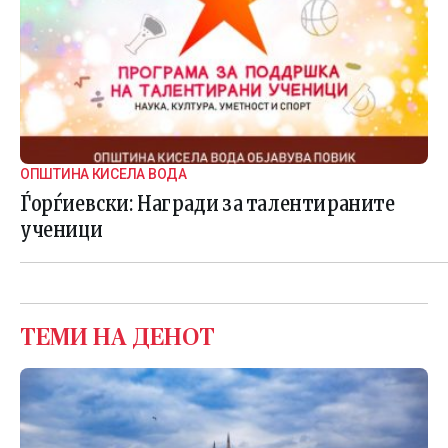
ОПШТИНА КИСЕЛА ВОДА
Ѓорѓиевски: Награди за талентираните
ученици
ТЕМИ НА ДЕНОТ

...

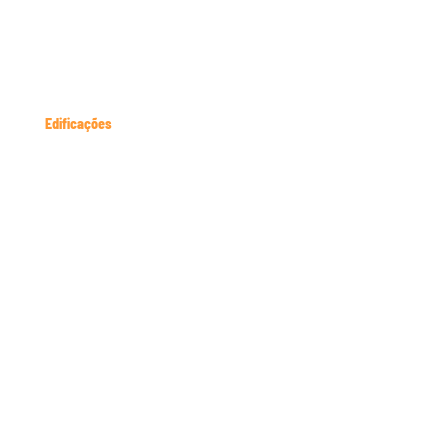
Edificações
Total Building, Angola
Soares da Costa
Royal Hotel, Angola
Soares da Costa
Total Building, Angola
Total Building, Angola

What to work on:
Produce only the lines from the line containing "Ѓорѓиевски: Награди за талентираните" through the line containing "ТЕМИ НА ДЕНОТ", inclusive of both, exactly as they stand in the entries above.

Written response:
Ѓорѓиевски: Награди за талентираните
ученици
ТЕМИ НА ДЕНОТ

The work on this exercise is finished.